Pixel coordinate grounding data:
──────────

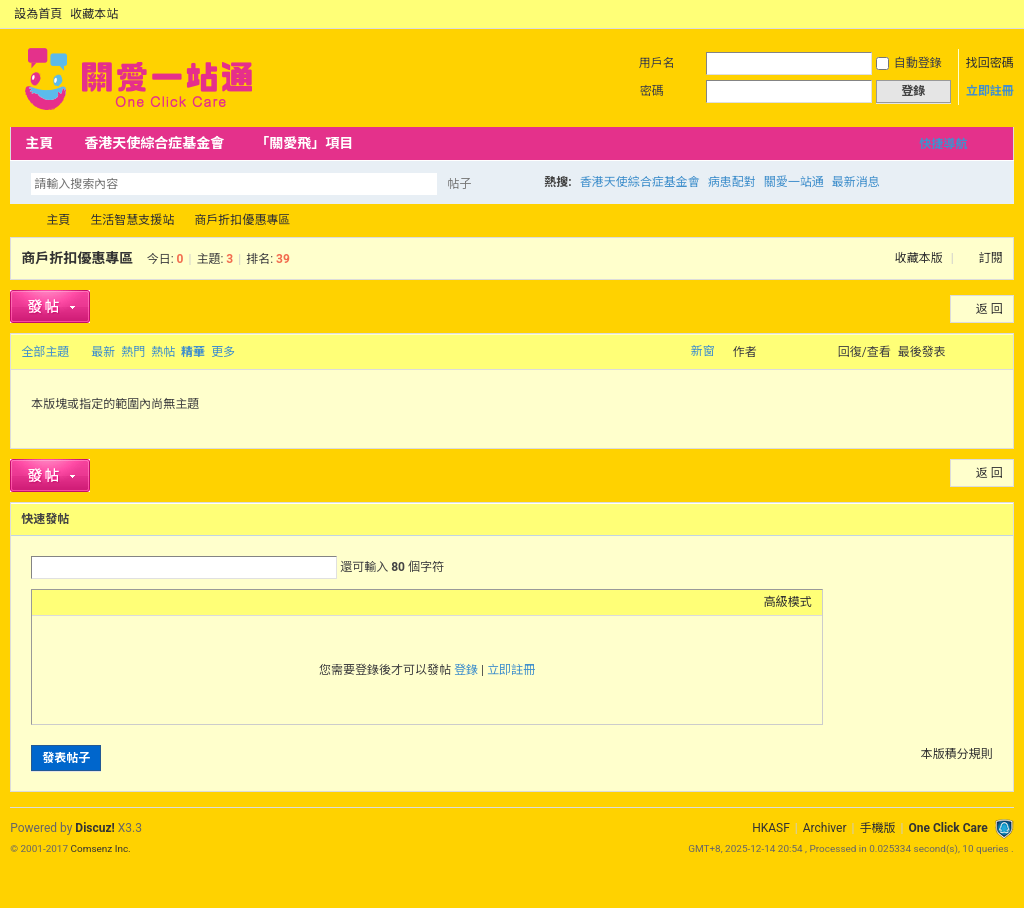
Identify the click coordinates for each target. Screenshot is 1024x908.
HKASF (771, 828)
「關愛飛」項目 (304, 143)
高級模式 (788, 602)
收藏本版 (920, 258)
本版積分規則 (957, 754)
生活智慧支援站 (132, 220)
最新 (103, 352)
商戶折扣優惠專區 (242, 220)
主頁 (39, 143)
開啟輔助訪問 (986, 14)
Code (167, 602)
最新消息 (856, 182)
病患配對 (732, 182)
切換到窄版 (1002, 14)
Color (67, 602)
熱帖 (163, 352)
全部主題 (45, 352)
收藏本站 (94, 14)
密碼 (652, 91)
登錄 (466, 670)
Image (92, 602)
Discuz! (94, 828)
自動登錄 (909, 63)
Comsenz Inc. (101, 848)
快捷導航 (943, 144)
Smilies (192, 602)
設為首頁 (38, 14)
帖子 (459, 184)
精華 (193, 352)
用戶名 (657, 63)
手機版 (877, 828)
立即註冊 (990, 91)
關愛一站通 (794, 182)
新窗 (703, 351)
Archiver (825, 828)
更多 (223, 352)
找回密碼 (990, 63)
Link (117, 602)
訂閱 (991, 258)
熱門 (133, 352)
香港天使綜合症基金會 (154, 143)
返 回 (989, 309)
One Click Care (947, 828)
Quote (142, 602)
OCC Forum (18, 220)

──────────

EXERCISE REQUIREMENTS. What is needed is every record above, returned exactly, with the pictures omitted.

EXERCISE RESPONSE.
Identify the click coordinates for each target. Screenshot is 1024x908.
HKASF (771, 828)
「關愛飛」項目 (304, 143)
高級模式 (788, 602)
收藏本版 (920, 258)
本版積分規則 (957, 754)
生活智慧支援站 (132, 220)
最新 (103, 352)
商戶折扣優惠專區 (242, 220)
主頁 (39, 143)
開啟輔助訪問 (986, 14)
Code (167, 602)
最新消息 (856, 182)
病患配對 (732, 182)
切換到窄版 (1002, 14)
Color (67, 602)
熱帖 (163, 352)
全部主題 (45, 352)
收藏本站 (94, 14)
密碼 (652, 91)
登錄 (466, 670)
Image (92, 602)
Discuz! (94, 828)
自動登錄 (909, 63)
Comsenz Inc. (101, 848)
快捷導航 (943, 144)
Smilies (192, 602)
設為首頁 (38, 14)
帖子 (459, 184)
精華 (193, 352)
用戶名 (657, 63)
手機版 (877, 828)
立即註冊 (990, 91)
關愛一站通 (794, 182)
新窗 (703, 351)
Archiver (825, 828)
更多 (223, 352)
找回密碼 (990, 63)
Link (117, 602)
訂閱 (991, 258)
熱門 (133, 352)
香港天使綜合症基金會 (154, 143)
返 回 (989, 309)
One Click Care (947, 828)
Quote (142, 602)
OCC Forum (18, 220)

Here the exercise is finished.